Extracted page text data:

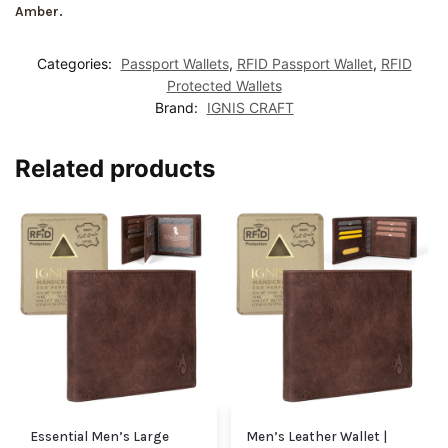
Amber.
Categories:
Passport Wallets
,
RFID Passport Wallet
,
RFID
Protected Wallets
Brand:
IGNIS CRAFT
Related products
Essential Men’s Large
Men’s Leather Wallet |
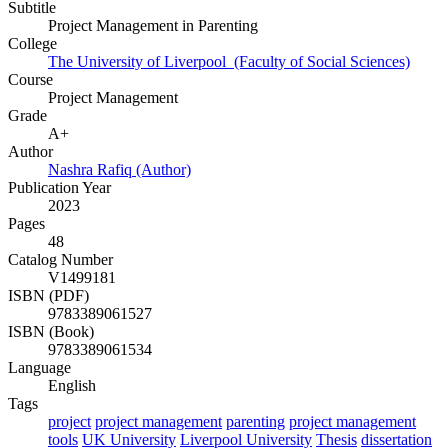
Subtitle
Project Management in Parenting
College
The University of Liverpool (Faculty of Social Sciences)
Course
Project Management
Grade
A+
Author
Nashra Rafiq (Author)
Publication Year
2023
Pages
48
Catalog Number
V1499181
ISBN (PDF)
9783389061527
ISBN (Book)
9783389061534
Language
English
Tags
project
project management
parenting
project management
tools
UK University
Liverpool University
Thesis
dissertation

• Problem
Could the entries above be written out word for word, with no pictures?

• Reply
Amber.
Categories:
Passport Wallets
,
RFID Passport Wallet
,
RFID
Protected Wallets
Brand:
IGNIS CRAFT
Related products
Essential Men’s Large
Men’s Leather Wallet |
Subtitle
Project Management in Parenting
College
The University of Liverpool (Faculty of Social Sciences)
Course
Project Management
Grade
A+
Author
Nashra Rafiq (Author)
Publication Year
2023
Pages
48
Catalog Number
V1499181
ISBN (PDF)
9783389061527
ISBN (Book)
9783389061534
Language
English
Tags
project
project management
parenting
project management
tools
UK University
Liverpool University
Thesis
dissertation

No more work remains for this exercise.